-------- RECORDS FOR PROCESSING

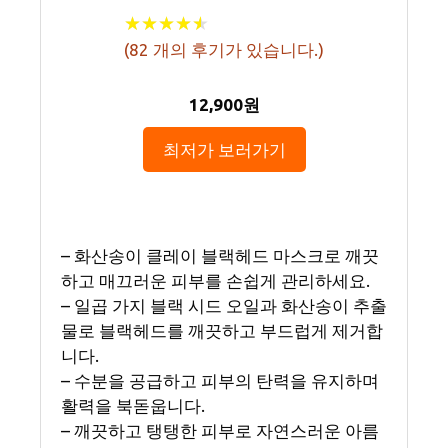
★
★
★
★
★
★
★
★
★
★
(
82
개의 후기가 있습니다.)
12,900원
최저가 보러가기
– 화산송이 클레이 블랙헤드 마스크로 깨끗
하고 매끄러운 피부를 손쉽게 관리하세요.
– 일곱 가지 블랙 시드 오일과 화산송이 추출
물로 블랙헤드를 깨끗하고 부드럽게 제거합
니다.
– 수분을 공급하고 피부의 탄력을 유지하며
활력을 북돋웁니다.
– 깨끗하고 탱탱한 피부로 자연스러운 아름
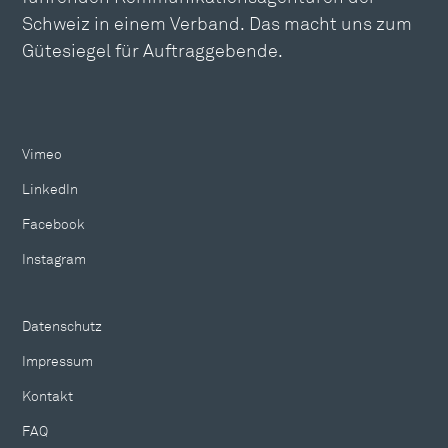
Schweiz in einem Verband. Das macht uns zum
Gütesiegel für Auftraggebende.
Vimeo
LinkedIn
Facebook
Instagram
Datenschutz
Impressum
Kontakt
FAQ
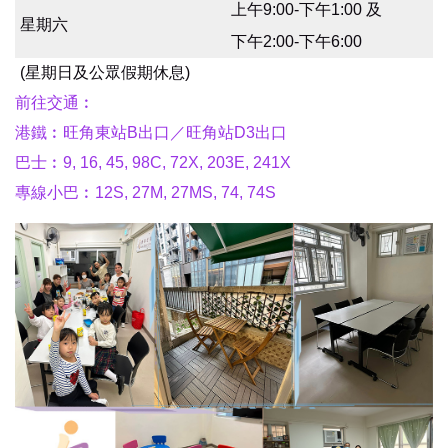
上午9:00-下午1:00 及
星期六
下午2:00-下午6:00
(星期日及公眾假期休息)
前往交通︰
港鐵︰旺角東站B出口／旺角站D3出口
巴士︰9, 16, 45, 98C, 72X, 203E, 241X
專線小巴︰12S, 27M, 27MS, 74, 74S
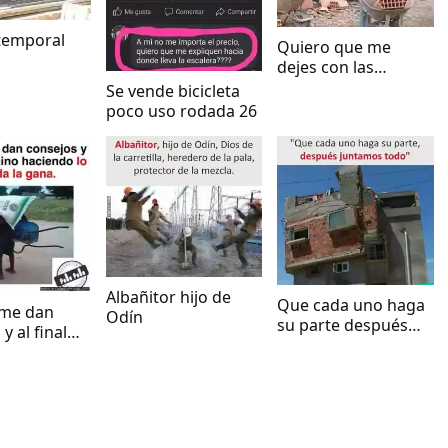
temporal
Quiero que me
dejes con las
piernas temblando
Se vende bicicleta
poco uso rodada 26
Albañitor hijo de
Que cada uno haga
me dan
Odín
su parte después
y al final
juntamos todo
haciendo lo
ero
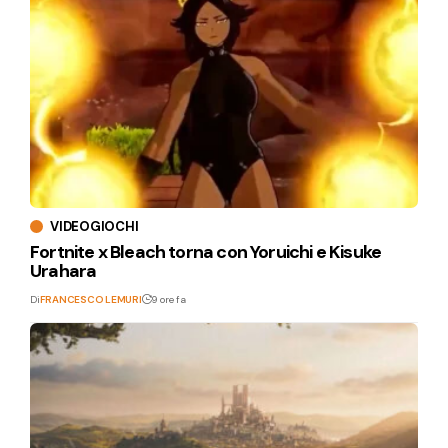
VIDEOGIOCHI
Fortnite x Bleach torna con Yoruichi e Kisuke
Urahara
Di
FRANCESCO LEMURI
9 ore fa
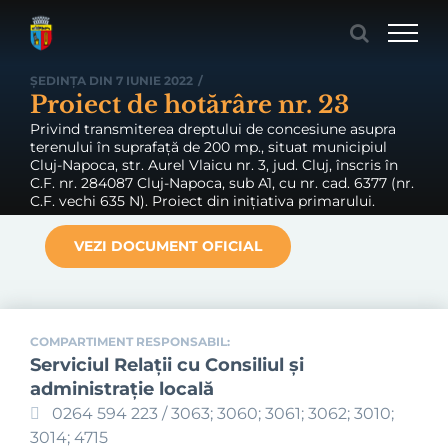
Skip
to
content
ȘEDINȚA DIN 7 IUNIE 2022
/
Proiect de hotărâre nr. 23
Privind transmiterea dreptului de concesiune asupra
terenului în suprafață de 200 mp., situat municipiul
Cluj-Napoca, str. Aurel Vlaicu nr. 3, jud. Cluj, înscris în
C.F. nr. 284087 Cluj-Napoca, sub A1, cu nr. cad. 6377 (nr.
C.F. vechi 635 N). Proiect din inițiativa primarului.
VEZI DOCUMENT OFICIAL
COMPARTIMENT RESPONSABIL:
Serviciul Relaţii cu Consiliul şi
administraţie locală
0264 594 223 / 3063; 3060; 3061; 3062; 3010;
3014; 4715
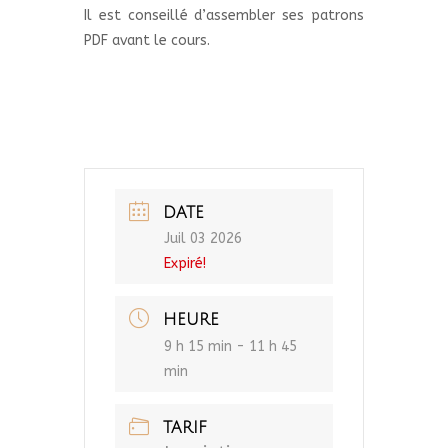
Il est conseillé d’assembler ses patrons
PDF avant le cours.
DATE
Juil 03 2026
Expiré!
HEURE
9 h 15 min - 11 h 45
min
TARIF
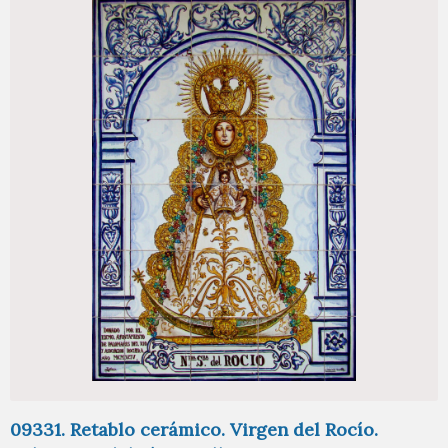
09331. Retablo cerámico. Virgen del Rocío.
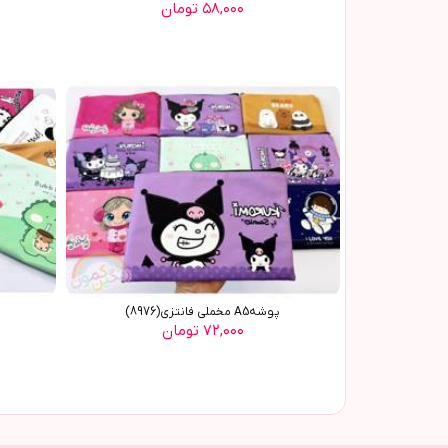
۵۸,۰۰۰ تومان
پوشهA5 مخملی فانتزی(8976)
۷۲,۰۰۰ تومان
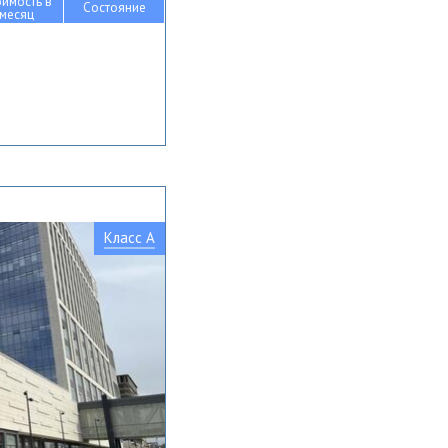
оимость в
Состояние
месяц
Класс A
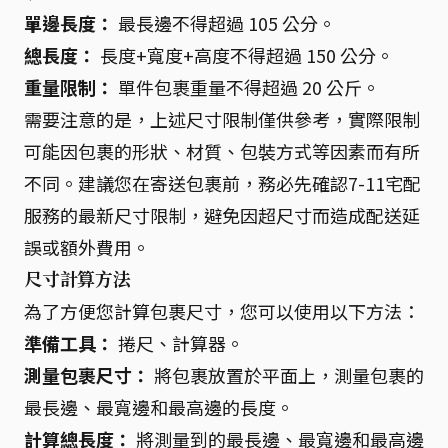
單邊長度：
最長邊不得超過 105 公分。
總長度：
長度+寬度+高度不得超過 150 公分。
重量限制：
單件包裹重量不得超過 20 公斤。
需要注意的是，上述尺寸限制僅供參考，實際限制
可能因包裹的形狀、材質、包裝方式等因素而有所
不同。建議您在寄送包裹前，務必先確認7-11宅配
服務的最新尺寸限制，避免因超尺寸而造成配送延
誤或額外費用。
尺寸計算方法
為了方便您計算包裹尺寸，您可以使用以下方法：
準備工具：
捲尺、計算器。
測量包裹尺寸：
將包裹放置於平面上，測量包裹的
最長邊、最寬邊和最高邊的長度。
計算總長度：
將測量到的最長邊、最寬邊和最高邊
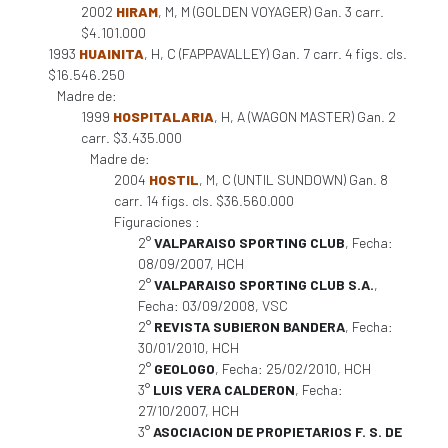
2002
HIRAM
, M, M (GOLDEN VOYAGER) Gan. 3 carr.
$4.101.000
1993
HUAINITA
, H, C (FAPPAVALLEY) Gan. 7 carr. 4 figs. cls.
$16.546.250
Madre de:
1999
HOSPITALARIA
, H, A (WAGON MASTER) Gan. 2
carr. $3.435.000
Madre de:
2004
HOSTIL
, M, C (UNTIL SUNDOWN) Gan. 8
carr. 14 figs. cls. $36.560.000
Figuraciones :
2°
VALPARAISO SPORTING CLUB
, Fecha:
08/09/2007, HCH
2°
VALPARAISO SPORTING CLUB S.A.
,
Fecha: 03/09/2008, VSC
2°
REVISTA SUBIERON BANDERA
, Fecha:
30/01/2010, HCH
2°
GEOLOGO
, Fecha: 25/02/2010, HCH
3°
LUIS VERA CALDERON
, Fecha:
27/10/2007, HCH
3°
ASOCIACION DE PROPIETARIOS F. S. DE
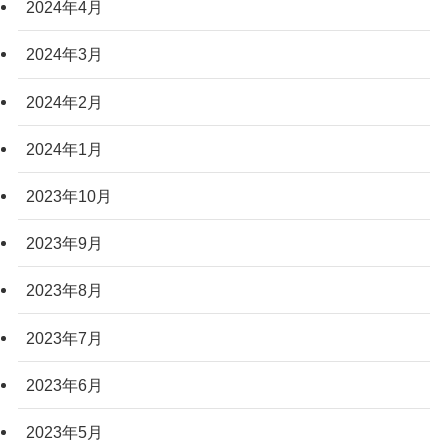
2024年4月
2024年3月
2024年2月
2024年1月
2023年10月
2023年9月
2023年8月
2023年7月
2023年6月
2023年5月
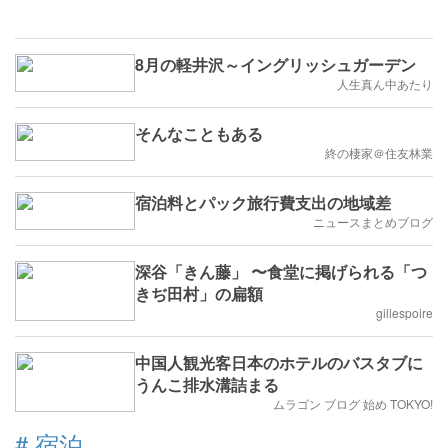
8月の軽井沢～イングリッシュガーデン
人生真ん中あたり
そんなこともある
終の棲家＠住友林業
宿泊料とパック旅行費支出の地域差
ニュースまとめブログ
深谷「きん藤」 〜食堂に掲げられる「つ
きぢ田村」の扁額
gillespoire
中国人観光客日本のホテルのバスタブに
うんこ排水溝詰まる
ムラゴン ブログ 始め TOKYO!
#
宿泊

----------------

▶ [TASK ITEM]
Search the entries for the word "Cluj", then list each line that holds it.

▶ [SOLUTION FOR THIS EXERCISE]
Cluj-Napoca, str. Aurel Vlaicu nr. 3, jud. Cluj, înscris în
C.F. nr. 284087 Cluj-Napoca, sub A1, cu nr. cad. 6377 (nr.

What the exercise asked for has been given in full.